Later in his piece, after quoting a tract by McKibben9 bemoaning man’s self-imposed separation from the “sweet and wild garden” of nature, Graber notes,McKibben is saying that we have crossed some invisible line in our relationship with the Earth10. For better or worse, we now are living on a man-made planet11. Until anthropogenic global warming, the changes we wrought on the landscape were local, however grand. Whether we hunted and fished, cleared land and farmed it, or built cities, planetary forces continued to operate as they always had. The seasons, the wind and rain, the sunlight operated beyond the scope of human meddling. If, God willing, a tract of land was abandoned, nature reclaimed it. Nature was boss.
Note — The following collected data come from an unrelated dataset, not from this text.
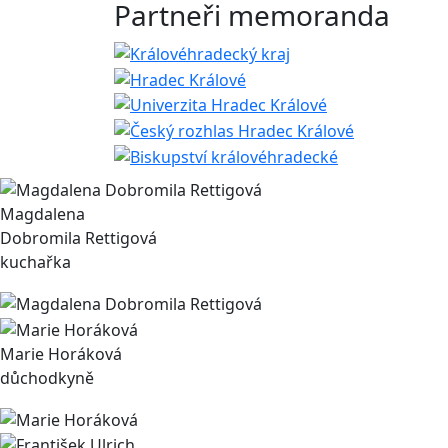
Partneři memoranda
Magdalena
Dobromila Rettigová
kuchařka
Marie Horáková
důchodkyně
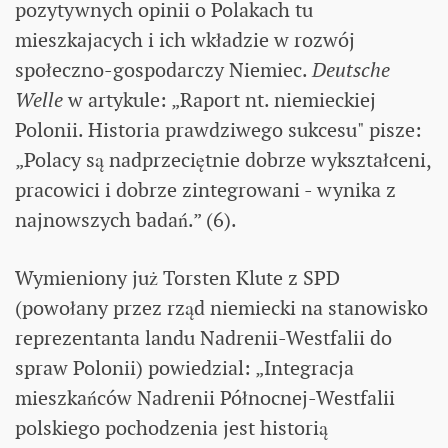
pozytywnych opinii o Polakach tu
mieszkajacych i ich wkładzie w rozwój
społeczno-gospodarczy Niemiec.
Deutsche
Welle
w artykule: „Raport nt. niemieckiej
Polonii. Historia prawdziwego sukcesu" pisze:
„Polacy są nadprzeciętnie dobrze wykształceni,
pracowici i dobrze zintegrowani - wynika z
najnowszych badań.” (6).
Wymieniony już Torsten Klute z SPD
(powołany przez rząd niemiecki na stanowisko
reprezentanta landu Nadrenii-Westfalii do
spraw Polonii) powiedzial: „Integracja
mieszkańców Nadrenii Północnej-Westfalii
polskiego pochodzenia jest historią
If here nature is meant to mean “all that is” or “all that can be perceived” then it is pertinent to remind Graber and McKibben that man is a part of it. But the fact that he writes “nature reclaimed it” gives us pause, surely, by his usage of “nature” he is not referring to “all that is” but rather to “all that is outside of the immediate purview of man” (in essence, the wilderness). In one of the most ridiculous passages in Graber’s review, he notes, “Our growing skill at genetic manipulation may enable us to tailor the life forms we wish to survive our altered planet. ‘What will it mean to come across a rabbit in the woods, once genetically engineered rabbits are widespread? Why would we have any more reverence or affection for such a rabbit than we would for a Coke bottle?12‘” At the first, we can readily remark that a Coke bottle differs from a rabbit in several important factors, the first and most stark of those factors is that a Coke bottle is not alive, it can not feel pleasure or pain, or indeed, anything at all. A piece of plastic is not cognizant of itself, thus there is no reason to have any concern whatsoever about the Coke bottle whereas there is reason for concern for the rabbit due to the fact that humans intrinsically understand that rabbits are alive and are sufficiently cognizant to exhibit behavioral characteristics which we recognize in ourselves. Fear, for instance, being chief among these emotions (like many other small mammalians, rabbits can literally be spooked to death). Furthermore, one must take into consideration precisely how the rabbit has been genetically engineered; this is crucial, for the value of the rabbit is extrinsic (since we cannot evaluate the rabbit on it’s own terms), thus, the nature of the changes wrought upon it are not trivial. If, for instance, these hypothetical rabbits had been modified such that they bolstered the strength of the critters to better pull sleds loaded with human goods with ease, their extrinsic value would be markedly improved over that of the common rabbit. Whereas, if the engineering made the rabbits rabid and violent, their value would be lowered, as they would become a potentially dangerous pest to human beings. But to Graber and other envirocrats who think like him, to evaluate how other species in our ecosystems actually effect us is irrelevant and to evaluate them in such a fashion is not just bad, but somehow vile.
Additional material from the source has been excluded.